A factuality evaluation metric for evaluating plain language summaries using question answering

These details have not been verified by PyPI

Project links

Homepage

Development Status
- 3 - Alpha
Intended Audience
- Science/Research
License
- OSI Approved :: MIT License
Programming Language
- Python :: 3
- Python :: 3.9

Project description

PlainQAFact

PlainQAFact is a retrieval-augmented and question-answering (QA)-based factuality evaluation framework for assessing the factuality of biomedical plain language summarization tasks. PlainFact is a high-quality human-annotated dataset with fine-grained explanation (i.e., added information) annotations.

News

(2025.03.11) PlainFact is now available on 🤗 Hugging Face: PlainFact for sentence-level data and PlainFact-summary for summary-level data.
(2025.03.02) Pre-embedded vector bases of Textbooks and StatPearls can be downloaded here.
(2025.03.01) 🚨🚨🚨 PlainQAFact is now on PyPI! Simply use pip install plainqafact to load our pipeline!
(2025.02.24) Our PlainFact dataset can be downloaded here: PlainFact, including sentence-level and summary-level granularities.
- Target_Sentence: The plain language sentence/summary.
- Original_Abstract: The scientific abstract corresponding to each sentence/summary.
- External: Whether the sentence includes information does not explicitly present in the scientific abstract. (yes: explanation, no: simplification)
- We will release the full version of PlainFact soon (including Category and Relation information). Stay tuned!
(2025.02.24) Our fine-tuned Question Generation model is available on 🤗 Hugging Face: QG model (or download it here)

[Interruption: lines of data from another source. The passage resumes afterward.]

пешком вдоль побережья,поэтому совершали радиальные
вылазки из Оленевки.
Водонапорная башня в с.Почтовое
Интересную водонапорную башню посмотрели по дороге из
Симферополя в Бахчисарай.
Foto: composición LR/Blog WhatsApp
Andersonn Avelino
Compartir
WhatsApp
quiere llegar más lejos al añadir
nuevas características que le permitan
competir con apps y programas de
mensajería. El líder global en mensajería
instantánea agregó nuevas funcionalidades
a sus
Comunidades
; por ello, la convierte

NOTE: This repo is heavily relied on QAFactEval, QAEval, and MedRAG.

Overall Framework

Model Downloading

In PlainQAFact, we use pre-trained classifier to distinguish simplification and explanation sentences, Llama 3.1 8B Instruct for answer extraction, fine-tuned QG model, and the original question answering model from QAFactEval.

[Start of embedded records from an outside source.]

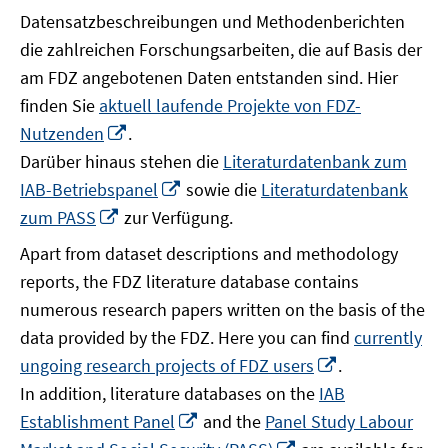
Datensatzbeschreibungen und Methodenberichten
die zahlreichen Forschungsarbeiten, die auf Basis der
am FDZ angebotenen Daten entstanden sind. Hier
finden Sie
aktuell laufende Projekte von FDZ-
In
Nutzenden
.
neuem
Darüber hinaus stehen die
Literaturdatenbank zum
Fenster
In
IAB-Betriebspanel
sowie die
Literaturdatenbank
öffnen
neuem
In
zum PASS
zur Verfügung.
Fenster
neuem
Apart from dataset descriptions and methodology
öffnen
Fenster
reports, the FDZ literature database contains
öffnen
numerous research papers written on the basis of the
data provided by the FDZ. Here you can find
currently
In
ungoing research projects of FDZ users
.
neuem
In addition, literature databases on the
IAB
Fenster
In
Establishment Panel
and the
Panel Study Labour
öffnen
neuem
In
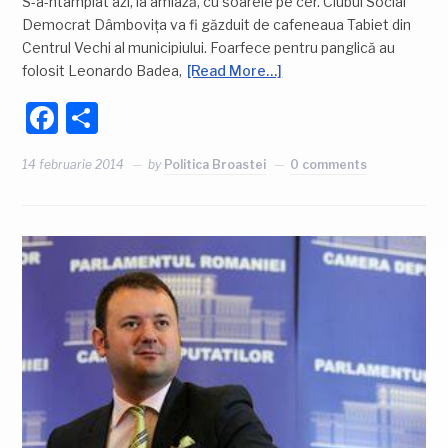
S-a-ntâmplat azi, la amiază, cu soarele pe cer. Clubul Social
Democrat Dâmbovița va fi găzduit de cafeneaua Tabiet din
Centrul Vechi al municipiului. Foarfece pentru panglică au
folosit Leonardo Badea,
[Read More…]
Facebook
Partajează
14 februarie 2014
by
Politica Broastei
0 comments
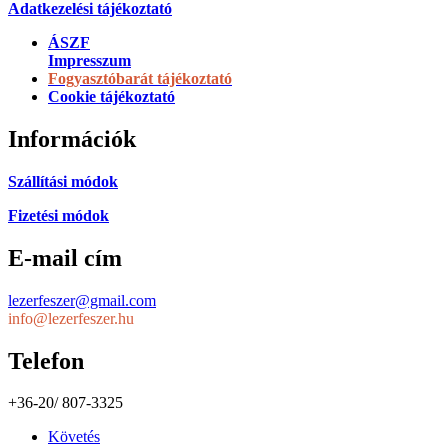
Adatkezelési tájékoztató
ÁSZF
Impresszum
Fogyasztóbarát tájékoztató
Cookie tájékoztató
Információk
Szállítási módok
Fizetési módok
E-mail cím
lezerfeszer@gmail.com
info@lezerfeszer.hu
Telefon
+36-20/ 807-3325
Követés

Download the pre-trained QA model and our pre-trained classifier through bash download_question_answering.sh.

Quickstart

conda create -n plainqafact python=3.9
pip install plainqafact

After installation, make sure you initialized git-lfs as required by MedRAG. Then, you can directly use PlainQAFact through:

from plainqafact import PlainQAFact

metric = PlainQAFact(
    cuda_device=0,
    classifier_type='learned',
    classifier_path='models/learned_classifier',
    llm_model_path='meta-llama/Llama-3.1-8B-Instruct',
    question_generation_model_path='uzw/bart-large-question-generation',
    qa_answering_model_dir='models/answering',
    knowledge_base='combined', # retrieve from both Textbooks and StatPearls KBs
    scoring_batch_size=1,
    answer_selection_strategy='llm-keywords'
)

# choice 1: interactively evaluate summaries
# summaries:
target_sentences = [
    "The study shows aspirin reduces heart attack risk.",
    "Patients with high blood pressure should exercise regularly."
]
# scientific abstracts:
abstracts = [
    "A comprehensive clinical trial demonstrated that daily aspirin administration significantly decreased the incidence of myocardial infarction in high-risk patients.",
    "Research indicates that regular physical activity is an effective intervention for managing hypertension in adult patients."
]

results = metric.evaluate(target_sentences, abstracts)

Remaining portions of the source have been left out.